We're drawing a close to summer here in Pittsburgh, PA where our studio is located. But this doesn't mean we can't sneak in some unstructured days that include reading just for fun. This weekend we breezed through Tomie dePaola: His Art and His Stories by Barbara Elleman. I used dePaola books when I was teaching and especially loved The Art Lesson because it expressed a lot of the sentiment as to why I became an art teacher. I am drawn to dePaola's illustrations, the well balanced artistic layouts and incredibly thought out details of the pages of his books. It was a lovely surprise and thrill to read in this biography that the artist briefly designed church vestments!
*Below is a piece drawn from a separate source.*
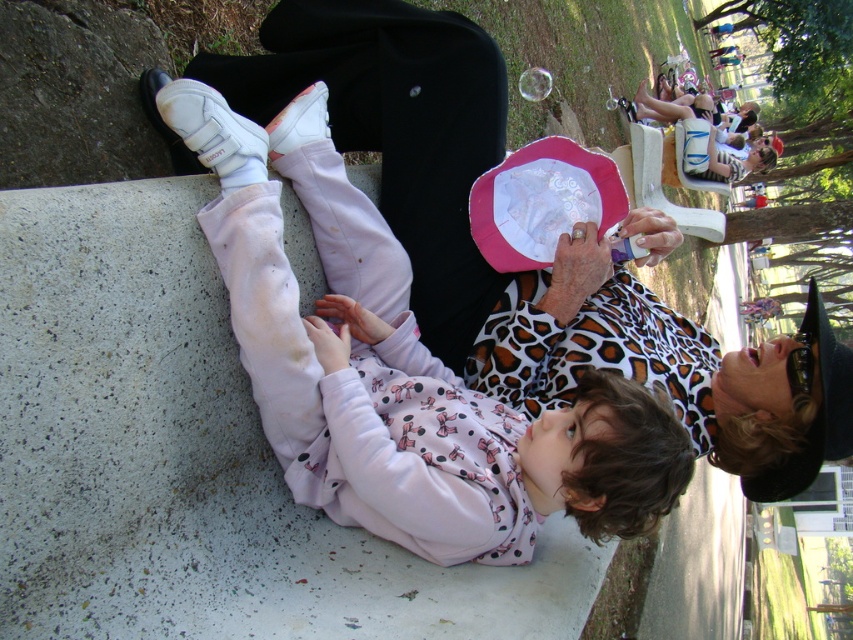 From the picture: Is pink fleece sweatshirt at lower center bigger than pink fabric paper plate at center?

Correct, pink fleece sweatshirt at lower center is larger in size than pink fabric paper plate at center.

Where is `pink fleece sweatshirt at lower center`? pink fleece sweatshirt at lower center is located at coordinates (401, 372).

Locate an element on the screen. pink fleece sweatshirt at lower center is located at coordinates 401,372. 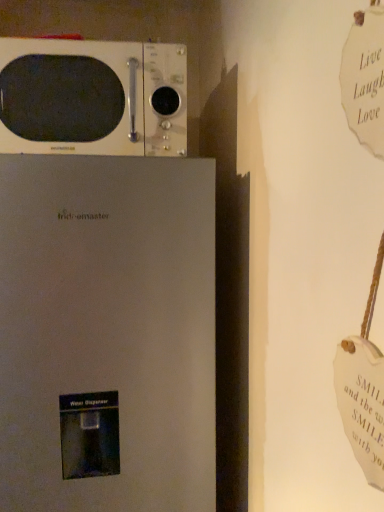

I additionally was drawn to this statement," In Books and Religion, writer Mary Zeman, an artist and educator interested int he spiritual growth of children, comments that [dePaola's] voice is that of a receptive man,whose approach to his work betrays what Thomas Merton once described as the willingness of saints 'to answer the secret voice of God calling--to take a risk and venture by faith outside the reassuring and protective limits of our five senses.'" This makes me think of worship, how we do it, see it, experience it, etc. I understand and embrace that the visual is just one component.
To make the reader aware of how symbols are important to this artist's work the author explains the possibly puzzling image of Mary, the mother of Jesus on one of dePaola's book jackets who is holding an apple. Of course this fruit is more typically associated with Eve in the Old Testament. Here it is appropriate as a symbol for the virgin Mary because it was her son who took away the curse of sin. The artist didn't originate this symbol as the apple was used this way in medieval paintings. But it is exciting to know that dePaola applies his knowledge of the past to encourage us to make visual connections today. Learning how dePaola is drawn to the history and use of religious symbols helps me to further understand why I have felt a connection and admiration to his work. I certainly don't have the artistic credibility of dePaola but I'd like to think that we put similar thought and credibility into the how and why we use symbols in our work at Carrot Top Studio.